Despite a seemingly endless supply of open source libraries and a host of fully managed cloud services for every conceivable need, these trends continue to keep many fundamental IT goals out of reach.
Avoiding cloud lock-in (while also achieving high availability) requires data platforms, APIs, and application states that can span two or more clouds. And yet building multi-cloud applications or data sharing solutions is one of the most costly, expensive, and failure-prone challenges facing companies today.
Sharing data with partners (e.g., suppliers, logistics, and manufacturing as well as loyalty program and co-marketing/alliance partners) is a fundamental and critical element of a business’s success. And yet achieving consistent, trustworthy shared data when it spans different companies and IT stacks remains one of the most challenging, costly, and security-concerning aspects of any company’s IT portfolio.
Modeling use cases and business-specific data, whether it’s a formal model-driven development program or an informal approach, requires that developers “piece together” a wide variety of technologies and capabilities, from databases to file storage solutions to business logic and workflow hosting platforms, to hosted API solutions. Before being production-ready for either its owner or the owner’s business partners to consume, each of these bespoke solutions must be vetted for security, scalability, availability, compliance, and more. On top of that, the solution must be monitored, operated, upgraded, and secured in perpetuity…including supporting the evolution of the data model as the business needs or business partnerships change.
The costs of monitoring, operating, upgrading, and securing DIY solutions, especially for point-to-point APIs between partners, are staggering.
Companies have tried various approaches to lower these costs, reduce risks, and improve time to market for IT projects. Creating solutions that can share real-time data across applications, companies, clouds, geographies, and IT stacks is both difficult and costly and, at the same time, incredibly repetitive.
First, let’s explore why APIs, databases, and blockchains don’t cut it as standalone solutions. Then, we’ll use those identified gaps to develop a set of requirements for an operational data sharing platform.
APIs are the central building blocks of services, especially modern, cloud-based designs.
They encapsulate complexity and provide operational and implementation isolation between different parties. Building great APIs should be simple: All major cloud providers offer highly scalable, fully managed services that remove virtually all infrastructure challenges from both API owners and consumers.
Google Apigee, Amazon API Gateway, and Azure API Management handle the challenges of hosting, deploying, scaling, and making API infrastructure fault tolerant. But despite this, building systems that share data across organizations or business partners using APIs is still one of the most challenging and expensive propositions an IT team faces.
Because APIs are not-aware pipes, ignorant of the data they carry or the systems they connect.
Semantically, an API is no different than email. Like an email service, an API doesn’t understand the content of the payloads it delivers; the API’s job is just to get payload contents where they’re supposed to go. If any API was last called 24 hours ago, and the data it carried then is no longer accurate, no one notices.

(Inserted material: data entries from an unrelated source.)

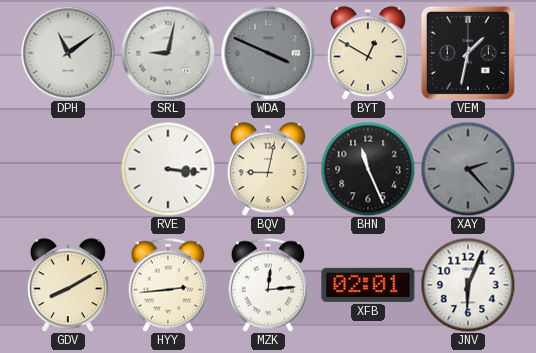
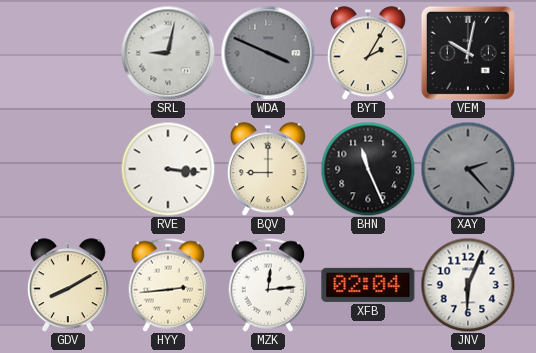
DPH: 11:09 -> none
BYT: 12:50 -> 2:05
VEM: 1:32 -> 10:02
BQV: 9:02 -> 9:00
XFB: 02:01 -> 02:04
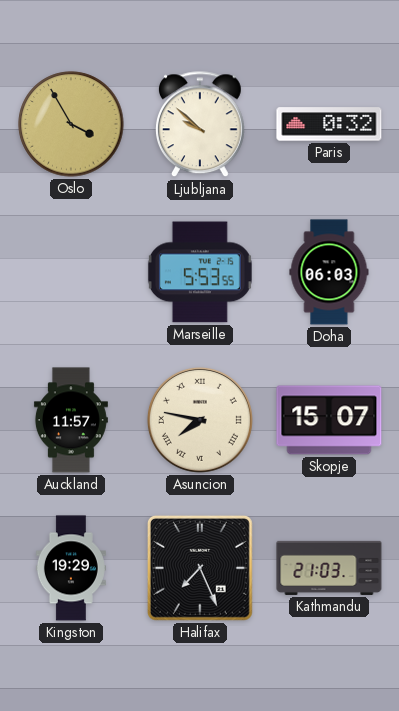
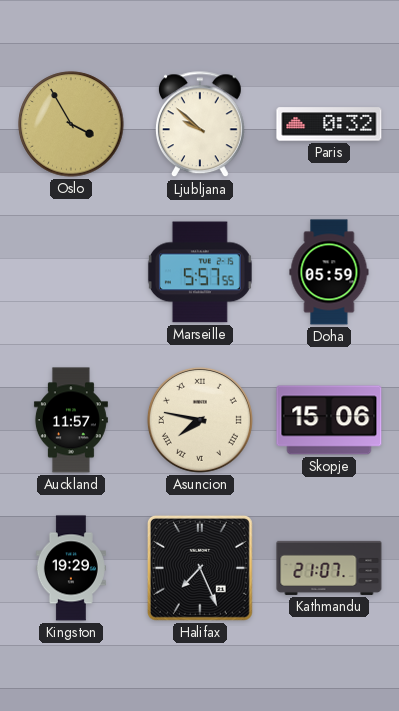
Marseille: 5:53 -> 5:57
Doha: 06:03 -> 05:59
Skopje: 15:07 -> 15:06
Kathmandu: 21:03 -> 21:07
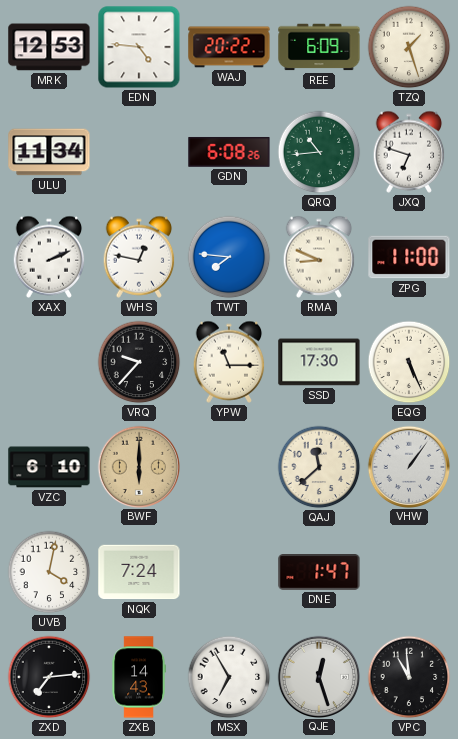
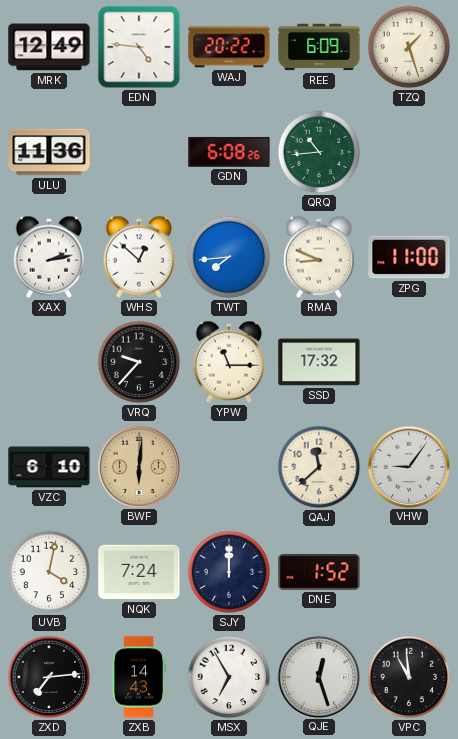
MRK: 12:53 -> 12:49
ULU: 11:34 -> 11:36
JXQ: 6:48 -> none
XAX: 2:11 -> 2:13
WHS: 12:47 -> 12:52
TWT: 7:46 -> 7:44
SSD: 17:30 -> 17:32
EQG: 5:26 -> none
BWF: 6:00 -> 6:01
VHW: 1:06 -> 9:06
SJY: none -> 12:00
DNE: 1:47 -> 1:52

The situation is even worse when multiple parties are trying to communicate over APIs. Just building that “N-squared” communication framework is a huge lift. On top of that, it doesn’t even work well. There’s no guarantee that any of the parties have a view of reality consistent with any of their peers. That lack of guarantee makes building almost anything from supply chain modeling to financial settlement to contract enforcement on a spectrum between radically complicated and outright impossible.
“Fixing” an API to do better would require several things to happen simultaneously.
The API would need to start
- Modeling the data schema
- Modeling the parties and their relationships (including access controls)
- Modeling the state of data replication among the parties to create transactional (“ACID”) consistency
If your reaction is, “But that sounds like a database or a blockchain!”, you’re not wrong.
So let’s look at database and blockchain technologies to see how they fare in isolation.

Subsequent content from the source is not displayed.